About this exercise => Count the lines below that contain the word "click", and give only that number.

Records shown =>
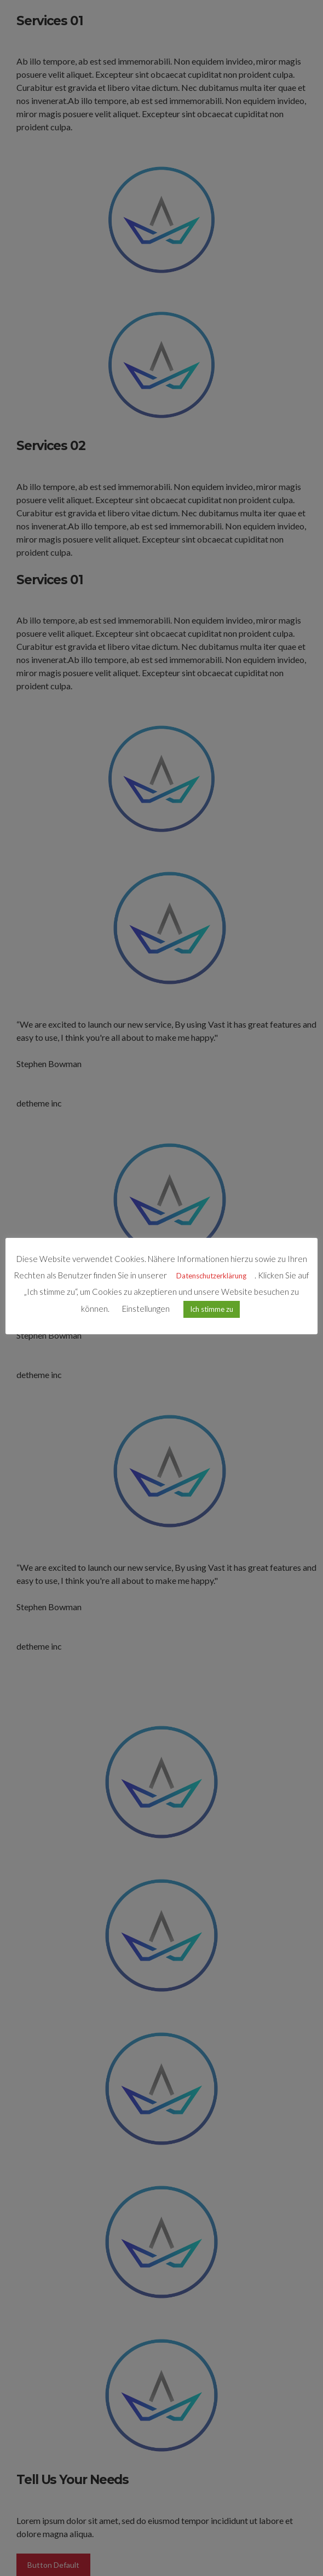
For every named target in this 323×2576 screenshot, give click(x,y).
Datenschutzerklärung (211, 1275)
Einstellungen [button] (146, 1308)
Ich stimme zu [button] (211, 1309)
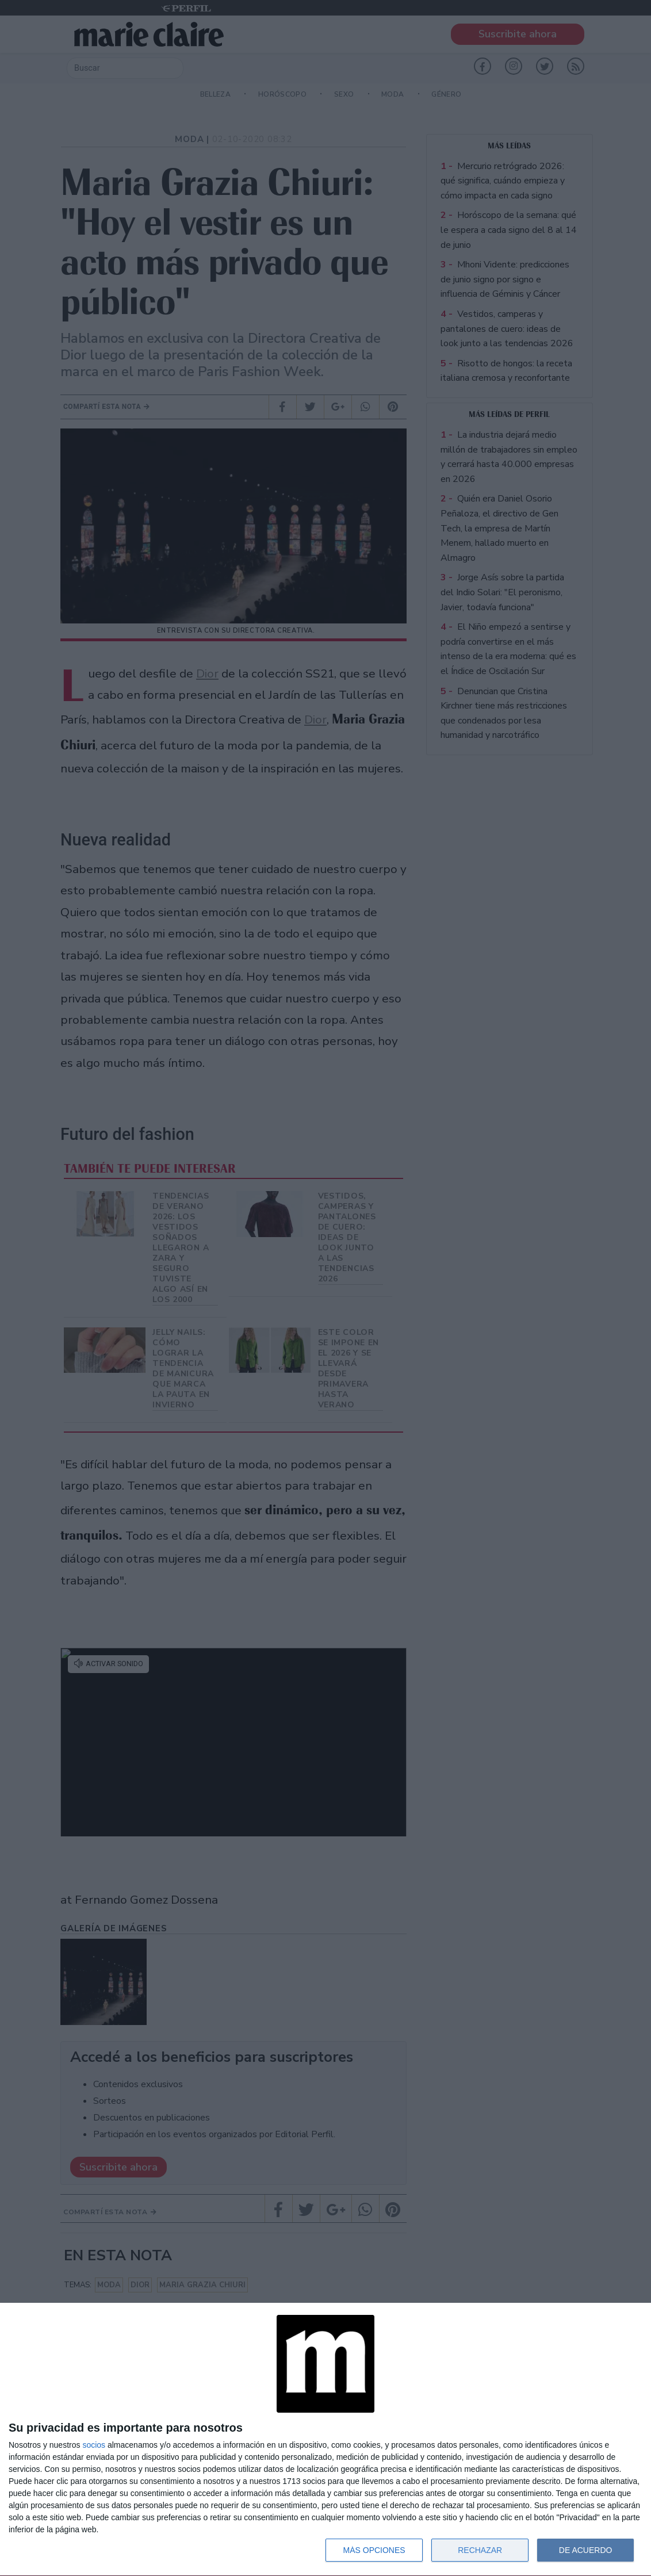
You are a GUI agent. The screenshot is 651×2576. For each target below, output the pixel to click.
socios (93, 2445)
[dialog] (325, 2439)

Expected answer => 2